Bundestagsanhörung

Gemeinden fürchten übermäßige Steuerausfälle durch das Wachstumschancengesetz

Die Ampel-Regierung will die Steuererleichterungen für Unternehmen zu einem großen Teil den Kommunen aufbürden, kritisiert deren kommunaler Spitzenverband das Wachstumschancengesetz. Die Wirtschaft erneuert ihren Ruf nach einer echten Steuerreform.

Gemeinden fürchten übermäßige Steuerausfälle durch das Wachstumschancengesetz

Wachstumschancengesetz setzt Gemeinden zu

Kommunen sehen sich überproportional von Ausfällen belastet – Wirtschaft mahnt echte Steuerreform an

wf Berlin

Die Gemeinden in Deutschland haben große Vorbehalte gegen das Wachstumschancengesetz. Die Bundesvereinigung der kommunalen Spitzenverbände bat in einer Bundestagsanhörung des Finanzausschusses eindringlich, die drohenden Steuerausfälle für die Kommunen abzuwenden. Die Vertreter der Wirtschaft mahnten indessen eine weitergehende, echte Unternehmenssteuerreform an. Deutschlands Steuersätze lägen im internationalen Vergleich an der Spitze.

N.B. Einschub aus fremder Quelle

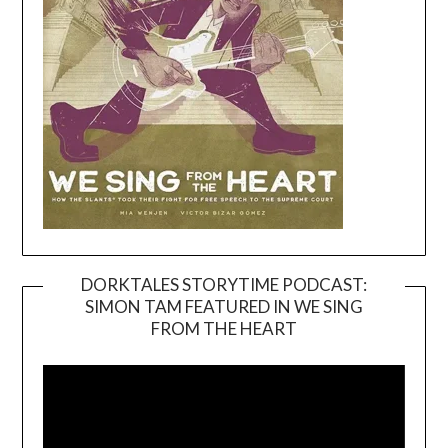
DORKTALES STORYTIME PODCAST:
SIMON TAM FEATURED IN WE SING
Video
FROM THE HEART
Player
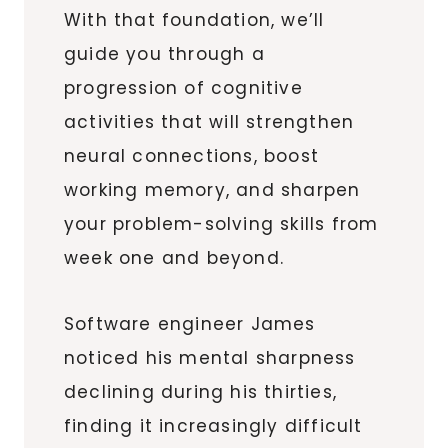
With that foundation, we’ll
guide you through a
progression of cognitive
activities that will strengthen
neural connections, boost
working memory, and sharpen
your problem-solving skills from
week one and beyond.
Software engineer James
noticed his mental sharpness
declining during his thirties,
finding it increasingly difficult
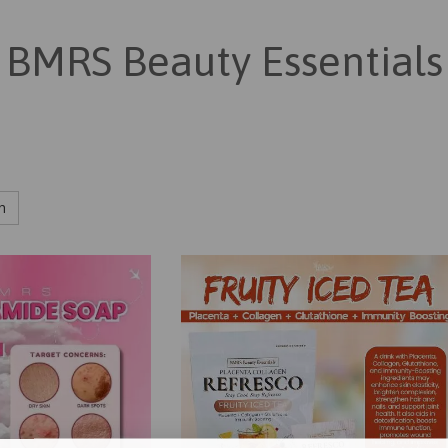
BMRS Beauty Essentials
h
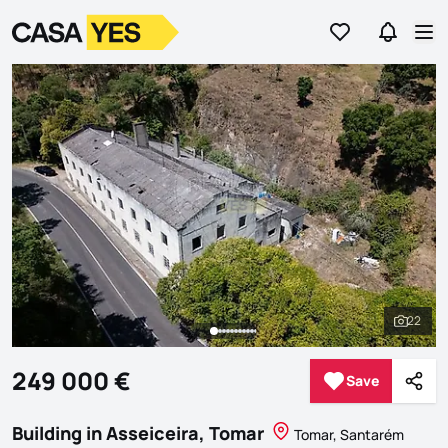
Go to favorites
Go to se
Logo
Go to homepage
Op
22
See al
249 000 €
Save
Save
Shar
Building in Asseiceira, Tomar
Tomar, Santarém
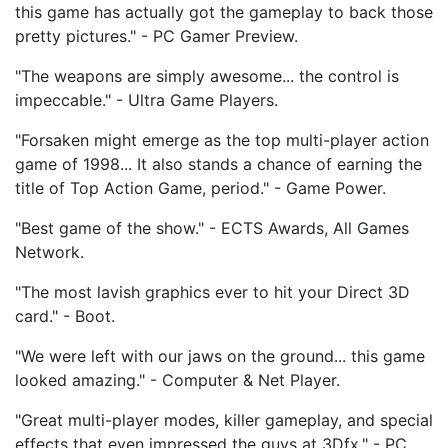
this game has actually got the gameplay to back those
pretty pictures." - PC Gamer Preview.
"The weapons are simply awesome... the control is
impeccable." - Ultra Game Players.
"Forsaken might emerge as the top multi-player action
game of 1998... It also stands a chance of earning the
title of Top Action Game, period." - Game Power.
"Best game of the show." - ECTS Awards, All Games
Network.
"The most lavish graphics ever to hit your Direct 3D
card." - Boot.
"We were left with our jaws on the ground... this game
looked amazing." - Computer & Net Player.
"Great multi-player modes, killer gameplay, and special
effects that even impressed the guys at 3Dfx." - PC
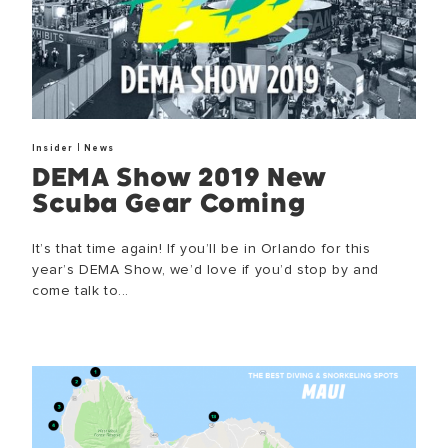
SUCCESS!
Thank you for subscribing to our newsletter. You will hear from u
|
Insider
News
DEMA Show 2019 New
OKAY
Scuba Gear Coming
It’s that time again! If you’ll be in Orlando for this
year’s DEMA Show, we’d love if you’d stop by and
come talk to...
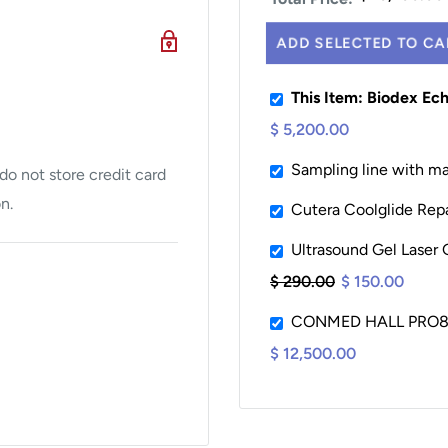
ADD SELECTED TO CA
This Item: Biodex Ec
$ 5,200.00
h a cardiac scanning
ient’s left side for
Sampling line with ma
o not store credit card
n.
Cutera Coolglide Repa
t and Fowler positioning
Ultrasound Gel Laser 
train on staff and
$ 290.00
$ 150.00
nd examiner mobility
CONMED HALL PRO8
h with the table when
$ 12,500.00
ts up to 500 lbs (227
ts.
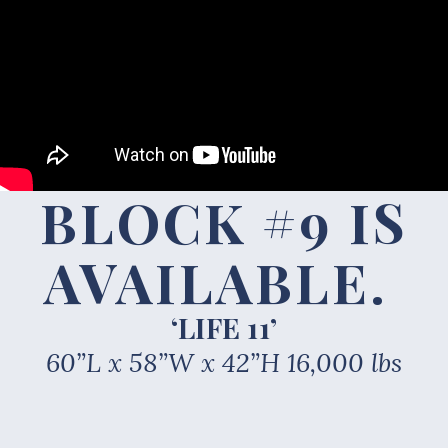
BLOCK #9 IS
AVAILABLE
.
‘LIFE 11’
60”L x 58”W x 42”H 16,000 lbs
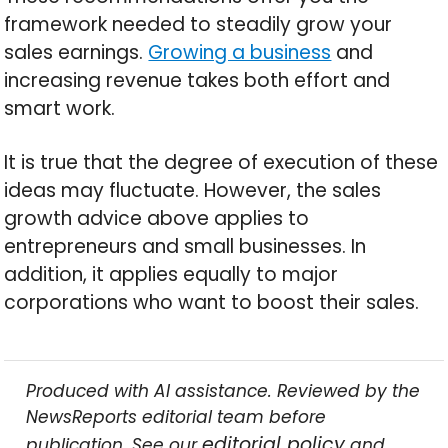
framework needed to steadily grow your
sales earnings.
Growing a business
and
increasing revenue takes both effort and
smart work.
It is true that the degree of execution of these
ideas may fluctuate. However, the sales
growth advice above applies to
entrepreneurs and small businesses. In
addition, it applies equally to major
corporations who want to boost their sales.
Produced with AI assistance. Reviewed by the
NewsReports editorial team before
editorial policy
publication. See our
and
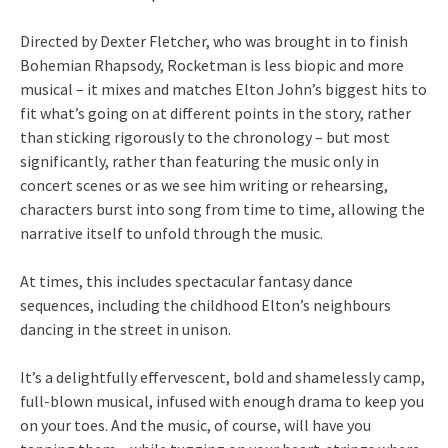
Directed by Dexter Fletcher, who was brought in to finish
Bohemian Rhapsody, Rocketman is less biopic and more
musical – it mixes and matches Elton John’s biggest hits to
fit what’s going on at different points in the story, rather
than sticking rigorously to the chronology – but most
significantly, rather than featuring the music only in
concert scenes or as we see him writing or rehearsing,
characters burst into song from time to time, allowing the
narrative itself to unfold through the music.
At times, this includes spectacular fantasy dance
sequences, including the childhood Elton’s neighbours
dancing in the street in unison.
It’s a delightfully effervescent, bold and shamelessly camp,
full-blown musical, infused with enough drama to keep you
on your toes. And the music, of course, will have you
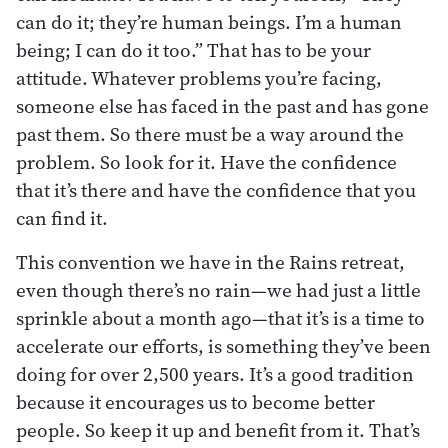
can do it; they’re human beings. I’m a human
being; I can do it too.” That has to be your
attitude. Whatever problems you’re facing,
someone else has faced in the past and has gone
past them. So there must be a way around the
problem. So look for it. Have the confidence
that it’s there and have the confidence that you
can find it.
This convention we have in the Rains retreat,
even though there’s no rain—we had just a little
sprinkle about a month ago—that it’s is a time to
accelerate our efforts, is something they’ve been
doing for over 2,500 years. It’s a good tradition
because it encourages us to become better
people. So keep it up and benefit from it. That’s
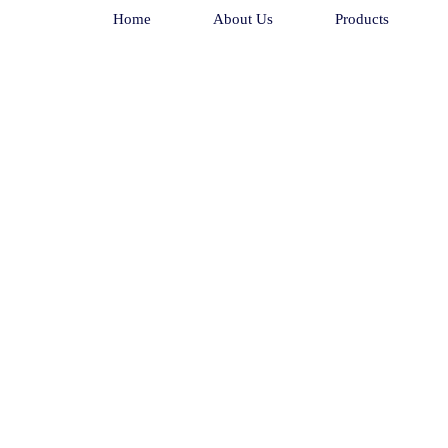
Home
About Us
Products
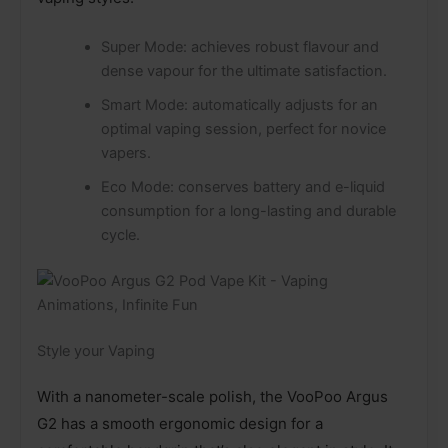
Super Mode: achieves robust flavour and
dense vapour for the ultimate satisfaction.
Smart Mode: automatically adjusts for an
optimal vaping session, perfect for novice
vapers.
Eco Mode: conserves battery and e-liquid
consumption for a long-lasting and durable
cycle.
Style your Vaping
With a nanometer-scale polish, the VooPoo Argus
G2 has a smooth ergonomic design for a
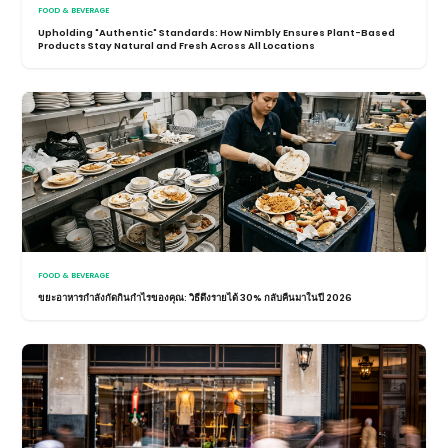
FOOD & BEVERAGE
Upholding "Authentic" Standards: How Nimbly Ensures Plant-Based
Products Stay Natural and Fresh Across All Locations
FOOD & BEVERAGE
ขยะอาหารกำลังกัดกินกำไรของคุณ: วิธีดึงรายได้ 30% กลับคืนมาในปี 2026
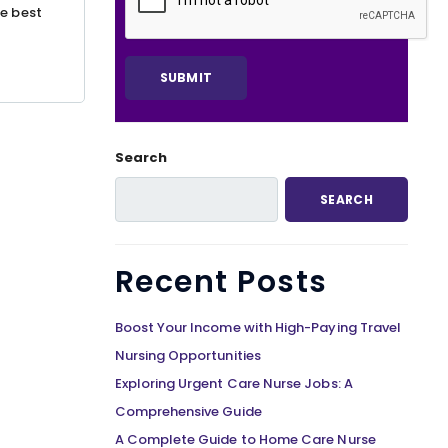
he best
Search
SEARCH
Recent Posts
Boost Your Income with High-Paying Travel
Nursing Opportunities
Exploring Urgent Care Nurse Jobs: A
Comprehensive Guide
A Complete Guide to Home Care Nurse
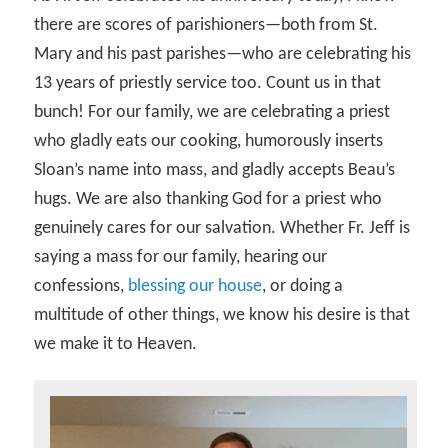
there are scores of parishioners—both from St.
Mary and his past parishes—who are celebrating his
13 years of priestly service too. Count us in that
bunch! For our family, we are celebrating a priest
who gladly eats our cooking, humorously inserts
Sloan’s name into mass, and gladly accepts Beau’s
hugs. We are also thanking God for a priest who
genuinely cares for our salvation. Whether Fr. Jeff is
saying a mass for our family, hearing our
confessions,
blessing our house
, or doing a
multitude of other things, we know his desire is that
we make it to Heaven.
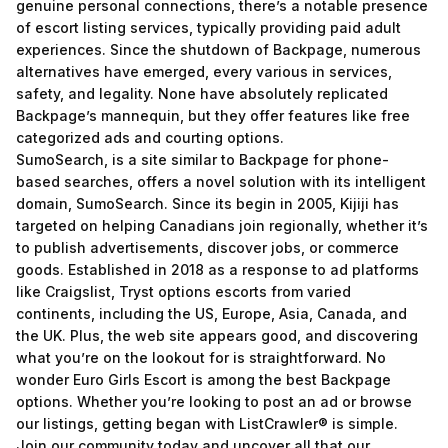
genuine personal connections, there’s a notable presence
of escort listing services, typically providing paid adult
experiences. Since the shutdown of Backpage, numerous
alternatives have emerged, every various in services,
safety, and legality. None have absolutely replicated
Backpage’s mannequin, but they offer features like free
categorized ads and courting options.
SumoSearch, is a site similar to Backpage for phone-
based searches, offers a novel solution with its intelligent
domain, SumoSearch. Since its begin in 2005, Kijiji has
targeted on helping Canadians join regionally, whether it’s
to publish advertisements, discover jobs, or commerce
goods. Established in 2018 as a response to ad platforms
like Craigslist, Tryst options escorts from varied
continents, including the US, Europe, Asia, Canada, and
the UK. Plus, the web site appears good, and discovering
what you’re on the lookout for is straightforward. No
wonder Euro Girls Escort is among the best Backpage
options. Whether you’re looking to post an ad or browse
our listings, getting began with ListCrawler® is simple.
Join our community today and uncover all that our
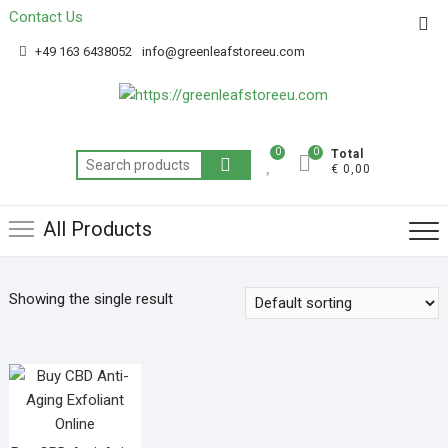
Contact Us
Get 20% off your first purchase
Got it!
+49 163 6438052
info@greenleafstoreeu.com
0
0
Total
€ 0,00
All Products
Showing the single result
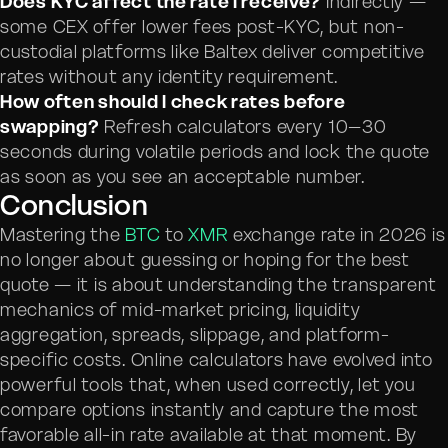
Does KYC affect the rate I receive?
Indirectly —
some CEX offer lower fees post-KYC, but non-
custodial platforms like Baltex deliver competitive
rates without any identity requirement.
How often should I check rates before
swapping?
Refresh calculators every 10–30
seconds during volatile periods and lock the quote
as soon as you see an acceptable number.
Conclusion
Mastering the
BTC
to
XMR
exchange rate in 2026 is
no longer about guessing or hoping for the best
quote — it is about understanding the transparent
mechanics of mid-market pricing, liquidity
aggregation, spreads, slippage, and platform-
specific costs. Online calculators have evolved into
powerful tools that, when used correctly, let you
compare options instantly and capture the most
favorable all-in rate available at that moment. By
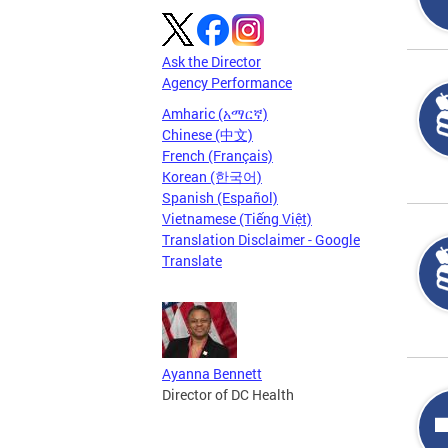
Ask the Director
Agency Performance
Amharic (አማርኛ)
Chinese (中文)
French (Français)
Korean (한국어)
Spanish (Español)
Vietnamese (Tiếng Việt)
Translation Disclaimer - Google
Translate
Ayanna Bennett
Director of DC Health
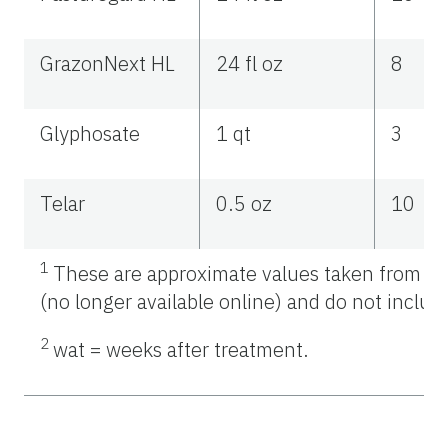
GrazonNext HL
24 fl oz
8
Glyphosate
1 qt
3
Telar
0.5 oz
10
1
These are approximate values taken from As
(no longer available online) and do not include
2
wat = weeks after treatment.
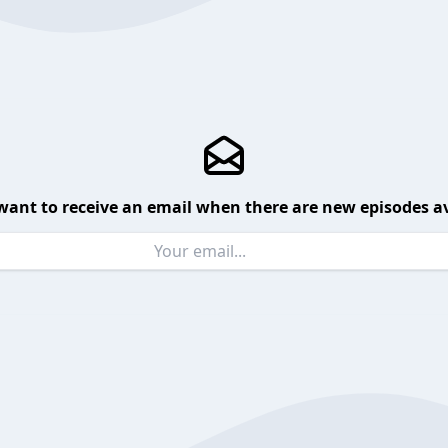
want to receive an email when there are new episodes av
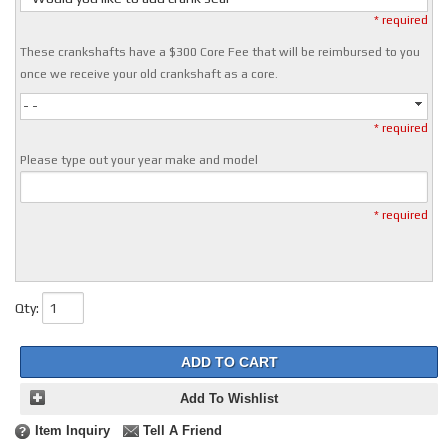
* required
These crankshafts have a $300 Core Fee that will be reimbursed to you
once we receive your old crankshaft as a core.
- -
* required
Please type out your year make and model
* required
Qty
:
ADD TO CART
Add To Wishlist
Item Inquiry
Tell A Friend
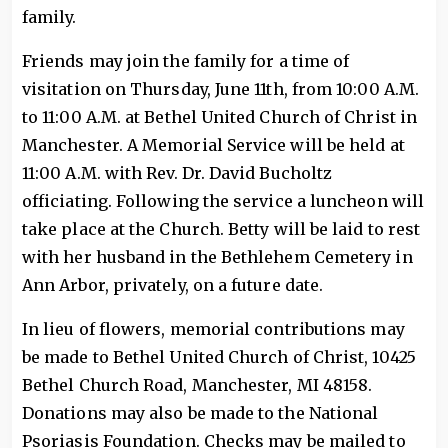
family.
Friends may join the family for a time of
visitation on Thursday, June 11th, from 10:00 A.M.
to 11:00 A.M. at Bethel United Church of Christ in
Manchester. A Memorial Service will be held at
11:00 A.M. with Rev. Dr. David Bucholtz
officiating. Following the service a luncheon will
take place at the Church. Betty will be laid to rest
with her husband in the Bethlehem Cemetery in
Ann Arbor, privately, on a future date.
In lieu of flowers, memorial contributions may
be made to Bethel United Church of Christ, 10425
Bethel Church Road, Manchester, MI 48158.
Donations may also be made to the National
Psoriasis Foundation. Checks may be mailed to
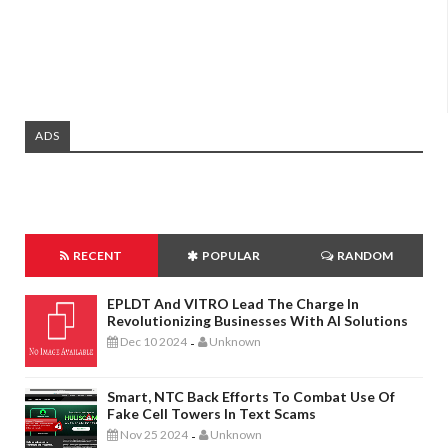
ADS
RECENT
POPULAR
RANDOM
EPLDT And VITRO Lead The Charge In
Revolutionizing Businesses With AI Solutions
Dec 10 2024
Unknown
-
Smart, NTC Back Efforts To Combat Use Of
Fake Cell Towers In Text Scams
Nov 25 2024
Unknown
-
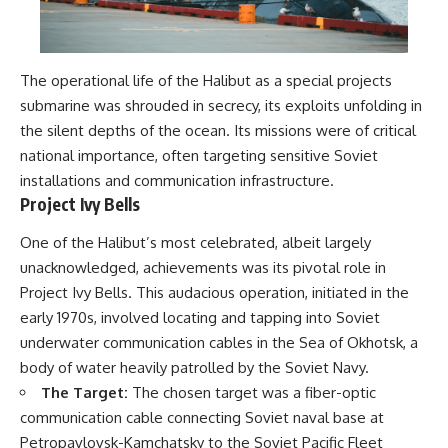
The operational life of the Halibut as a special projects
submarine was shrouded in secrecy, its exploits unfolding in
the silent depths of the ocean. Its missions were of critical
national importance, often targeting sensitive Soviet
installations and communication infrastructure.
Project Ivy Bells
One of the Halibut’s most celebrated, albeit largely
unacknowledged, achievements was its pivotal role in
Project Ivy Bells. This audacious operation, initiated in the
early 1970s, involved locating and tapping into Soviet
underwater communication cables in the Sea of Okhotsk, a
body of water heavily patrolled by the Soviet Navy.
The Target:
The chosen target was a fiber-optic
communication cable connecting Soviet naval base at
Petropavlovsk-Kamchatsky to the Soviet Pacific Fleet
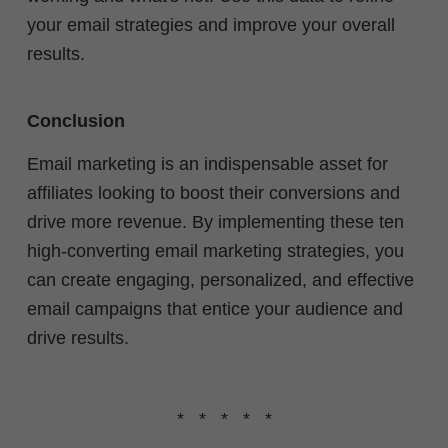
your email strategies and improve your overall
results.
Conclusion
Email marketing is an indispensable asset for
affiliates looking to boost their conversions and
drive more revenue. By implementing these ten
high-converting email marketing strategies, you
can create engaging, personalized, and effective
email campaigns that entice your audience and
drive results.
* * * * *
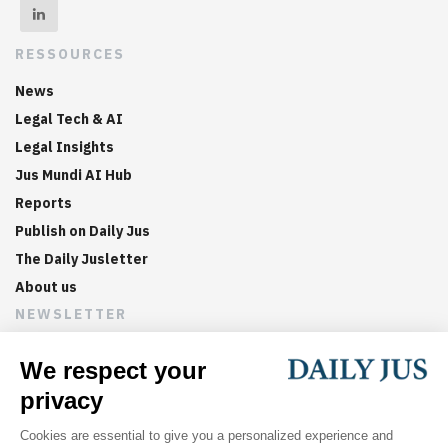
RESSOURCES
News
Legal Tech & AI
Legal Insights
Jus Mundi AI Hub
Reports
Publish on Daily Jus
The Daily Jusletter
About us
NEWSLETTER
Sign up now to get weekly digests of the latest arbitration
updates and articles in your inbox.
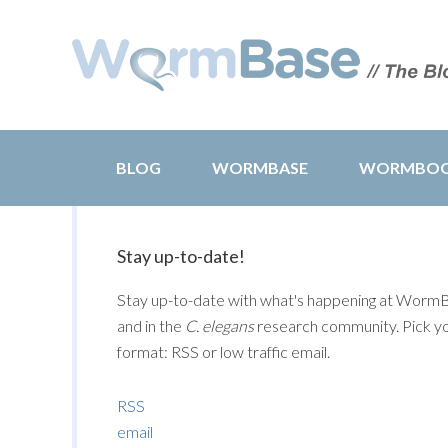
BLOG
WORMBASE
WORMBO
Stay up-to-date!
Stay up-to-date with what's happening at Worm
and in the
C. elegans
research community. Pick y
format: RSS or low traffic email.
RSS
email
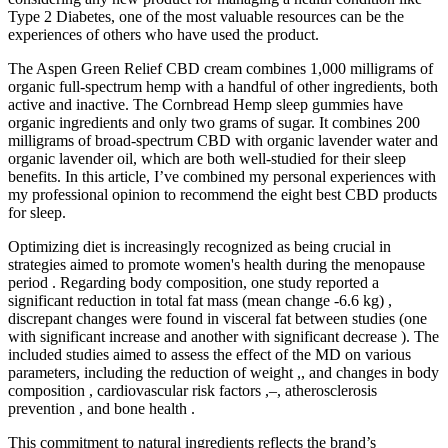
Type 2 Diabetes, one of the most valuable resources can be the
experiences of others who have used the product.
The Aspen Green Relief CBD cream combines 1,000 milligrams of
organic full-spectrum hemp with a handful of other ingredients, both
active and inactive. The Cornbread Hemp sleep gummies have
organic ingredients and only two grams of sugar. It combines 200
milligrams of broad-spectrum CBD with organic lavender water and
organic lavender oil, which are both well-studied for their sleep
benefits. In this article, I’ve combined my personal experiences with
my professional opinion to recommend the eight best CBD products
for sleep.
Optimizing diet is increasingly recognized as being crucial in
strategies aimed to promote women's health during the menopause
period . Regarding body composition, one study reported a
significant reduction in total fat mass (mean change -6.6 kg) ,
discrepant changes were found in visceral fat between studies (one
with significant increase and another with significant decrease ). The
included studies aimed to assess the effect of the MD on various
parameters, including the reduction of weight ,, and changes in body
composition , cardiovascular risk factors ,–, atherosclerosis
prevention , and bone health .
This commitment to natural ingredients reflects the brand’s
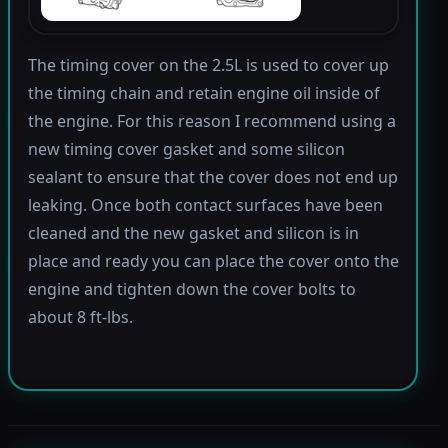
The timing cover on the 2.5L is used to cover up
the timing chain and retain engine oil inside of
the engine. For this reason I recommend using a
new timing cover gasket and some silicon
sealant to ensure that the cover does not end up
leaking. Once both contact surfaces have been
cleaned and the new gasket and silicon is in
place and ready you can place the cover onto the
engine and tighten down the cover bolts to
about 8 ft-lbs.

Von Steuerausfällen des Wachstumschancengesetzes sollten die Kommunen ein Viertel schultern, sagte Uwe Zimmermann, Vize-Hauptgeschäftsführer des Deutschen Städte- und Gemeindebundes, für die kommunalen Spitzenverbände. Am gesamten Steueraufkommen seien die Kommunen aber nur mit einem Siebentel beteiligt. Das Wachstumschancengesetz entlastet die Wirtschaft um 7 Mrd. Euro jährlich. Es soll Deutschland als Wirtschaftsstandort attraktiver machen. Eine neue Investitionsprämie für Unternehmen von 15% für Energiesparmaßnahmen soll die Transformation der Wirtschaft fördern. Die degressive Abschreibung soll befristet wieder eingeführt werden und die Grenze für Sofortabschreibungen geringwertiger Wirtschaftsgüter auf 1.000 Euro steigen. Verbessert werden sollen der steuerliche Verlustrücktrag und die steuerliche Forschungsförderung.

Forderung nach Kompensation

Die Kommunen rechnen bereits in diesem Jahr mit einem Defizit von 6,4 Mrd. Euro. Zusammen mit bereits beschlossenen oder noch geplanten Novellen – dem Zukunftsfinanzierungsgesetz zur Reform des Finanzstandortes Deutschland, dem Jahressteuergesetz 2022, der Richtlinie zur Mindestbesteuerung und vor allem dem Inflationsausgleichsgesetz – summierten sich ihre Steuerausfälle von 2024 bis 2027 auf mehr als 30 Mrd. Euro. Im Durchschnitt sind dies rund 7,8 Mrd. Euro jedes Jahr. Die Stadtkämmerin Kölns, Dörte Diemert, drang darauf, die Ausfälle für die Städte und Gemeinden zu kompensieren.

Besonders kritisch sehen die Kommunen die geplante Kürzung der nationalen Mindestgewinnbesteuerung. Gewinnträchtige Unternehmen mit hohen Verlustvorträgen könnten damit ihre Steuerzahlungen in den nächsten vier Jahren halbieren. Diese überwiegend großen Unternehmen kürzten damit das Aufkommen einzelner Gemeinden. Die kommunalen Spitzenverbände befürchten zudem, dass diese befristete Maßnahme nach vier Jahren dauerhaft wird. Die Mindestgewinnbesteuerung sei aber unverzichtbar für ihre Aufkommensstabilität. Die Erleichterung für Unternehmen solle sich auf Einkommen- und Körperschaftsteuer beschränken – und die Gewerbesteuer ausklammern.

Die Wirtschaftsverbände und die Bundessteuerberaterkammer hadern dagegen mit der deutlichen Verschärfung der Zinsschranke und der Einführung einer Zinshöhenschranke. Zinskosten können damit nur noch zum Teil geltend gemacht werden. Die Steuerberaterkammer monierte zudem die neue Meldepflicht für nationale Steuergestaltung. Dieses "Bürokratiemonster" führe das Bemühen um Bürokratieabbau ad absurdum. So entstehe kein neuer Wachstumsimpuls.